Opens Saturday, April 27th 6:30pm — Closes Friday, June 14th, 2019 after Jazz on the Lawn
History is past. It is a hazy memory filled with echoes, whispers and shadows; some good and some bad. The past has much to offer if we open ourselves up to the inspirations it holds. Some would call a person infatuated with the past a nostalgic. I guess that makes me one, since I find great meaning in revisiting the past and the experiences, memories, and people who fill it. This show, “The Art of Beallism”, echoes the past as, me meet in the present, to bring together art alumni from my wonderful career as an art educator.
For 34 years I shared my love of art and creating with thousands of students, whom I lovingly referred to as, “my kids”. I shared my knowledge, skills, and sometimes life lessons with them. Yes, we worked hard, but we also hugged, laughed, sang, danced and sometimes cried together. At some point, they began calling my teachings “Beallisms”. Over the years, I would think (sometimes wistfully) about them, and wonder where they went, and if they were putting their “Beallisms” to use. My nostalgic love for them and a desire to inspire their creativity is why this show exists. As I look at their adult creations though, distant memories of who they were as students juxtapose with the reality of who they have become as creative adults. Echoes of “Beallisims” and past lessons learned reveal themselves to see the light of another day. Their collective work merges the nostalgic past with the hopeful present.

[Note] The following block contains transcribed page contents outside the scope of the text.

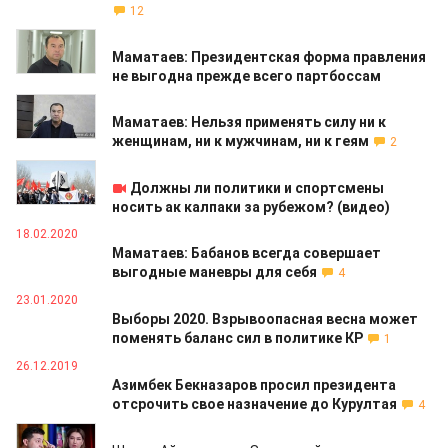
12
03.04.2020
Маматаев: Президентская форма правления
не выгодна прежде всего партбоссам
10.03.2020
Маматаев: Нельзя применять силу ни к
женщинам, ни к мужчинам, ни к геям
2
05.03.2020
Должны ли политики и спортсмены
носить ак калпаки за рубежом? (видео)
18.02.2020
Маматаев: Бабанов всегда совершает
выгодные маневры для себя
4
23.01.2020
Выборы 2020. Взрывоопасная весна может
поменять баланс сил в политике КР
1
26.12.2019
Азимбек Бекназаров просил президента
отсрочить свое назначение до Курултая
4
28.11.2019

Feelings of nostalgia also prevail throughout my personal body of work. The “Beallisms” that I shared with my students those many years, were used to provide the foundation for my own creations. Diverse in subject and media, the pieces range from the traditional “Blue Daisies” and “Koi”, to the conceptual “Ties That Bind”. A bit of whimsy can be seen in “Lenore” and “Pocket Change”, while “The Ties That Bind” carries a deeper social message. In each piece, the past visits me and we merge together to become one. -M. Beall
At the ripe old age of three I discovered drawing. Coloring books, mud bowls and things made of sticks soon followed. My interest in art continued to expand and grow just as I did. Modeling clay provided endless opportunities to create dinosaurs for a Jurassic diorama that filled up the coffee table for days, and the Sears catalogue was full of beautiful people just waiting to become paper dolls at my eager hands. Thankfully, my mother never scolded me for my messes and always offered plenty of encouragement and praise. In my mind art felt like love; safe, welcoming, nonjudgmental, and warm. Nothing about my artistic ability seemed unusual to me, because everyone in my family had some sort of creative outlet. It was not until I started school that it became apparent that I could do something most of the other students could not do. Throughout my elementary years my identity as an artist grew. My teachers often recognized me for my artistic skills and my classmates frequently asked me to draw pictures for them.

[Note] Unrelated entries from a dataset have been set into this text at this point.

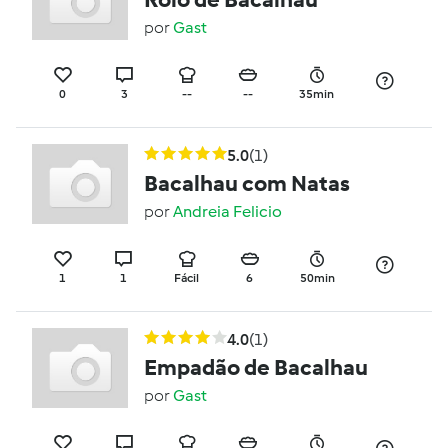
por
Gast
0
3
--
--
35min
5.0
(1)
Bacalhau com Natas
por
Andreia Felicio
1
1
Fácil
6
50min
4.0
(1)
Empadão de Bacalhau
por
Gast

Middle school was a nightmare! Art was not a part of the curriculum, so I lost what I enjoyed most about school. One of my teachers told me art was a waste of time. I hated her and that class! I assumed all of my teachers felt that way, so I hid my art from them. Without visual reminders, my peers seemed to forget that I was an artist. I could feel myself shrinking…my identity fading. Things got worse when a group of students started to bully me on a daily basis. At this point art was gone from my life, because I was just trying to survive. Without my art I felt worthless, ugly and unloved. Thankfully, things improved dramatically in high school. My art teacher was great. She was kind, supportive, encouraging and challenging all at the same time, which is just what I needed. She noticed an ability I had for helping others and suggested that I become an art teacher. She planted a seed. Thank you Miss. Studer!

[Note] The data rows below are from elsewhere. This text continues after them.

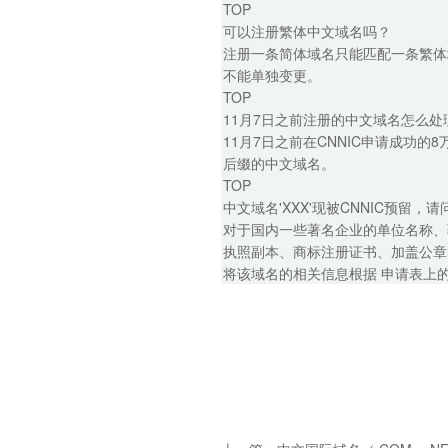
TOP
可以注册繁体中文域名吗？
注册一条简体域名只能匹配一条繁体
不能单独变更。
TOP
11月7日之前注册的中文域名怎么处
11月7日之前在CNNIC申请成功的
后缀的中文域名。
TOP
中文域名'XXX'现被CNNIC预留
对于国内一些著名企业的单位名称、
执照副本、商标注册证书、加盖公章
将该域名的相关信息根据 申请表上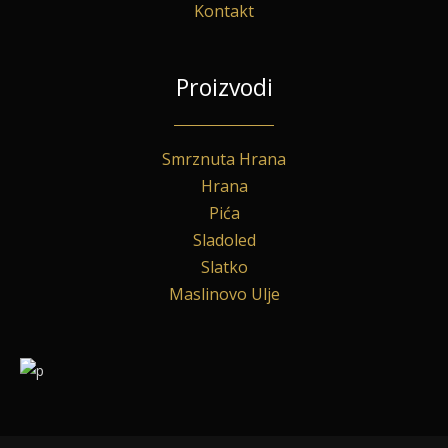
Kontakt
Proizvodi
Smrznuta Hrana
Hrana
Pića
Sladoled
Slatko
Maslinovo Ulje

My teaching philosophy was a direct reflection of my youthful experiences with art. I wanted my “kids” (I rarely called them students.) to make a life-long connection with art. I wanted them to feel like my classroom was a safe place to explore and grow, where it was OK to be playful, where you were expected to ask “What if?”, where it was OK to be make messes and mistakes, where everyone had the same opportunities regardless of skill, where they felt pushed to go beyond their abilities, where they felt encouraged, where they grew as a person, where they experienced the power and the satisfaction of making art, where they learned from their failures, where they became life-long problem solvers, where they were challenge the obvious, where they socialized with people outside of their peer group, and where they felt valued and loved. It might surprise some, but creating great artists was not my primary goal. If it happened, great! But, I was more focused on developing the whole person. Someone who could solve problems, take risks, accept challenges, work well with others, be an advocate for the arts, and never stop being a creative being. As I perfected my teaching skills to address these areas, I developed a core set of understandings that I wanted my kids to have. This is the important stuff I wanted them to carry with them once they left my classroom forever. I hope and pray that it has served them well over the years. From these important understandings, I developed starter topics that I formed my lessons around. At some point, a few students began to refer to these topics as “Beallisms”. And from that, a show was born!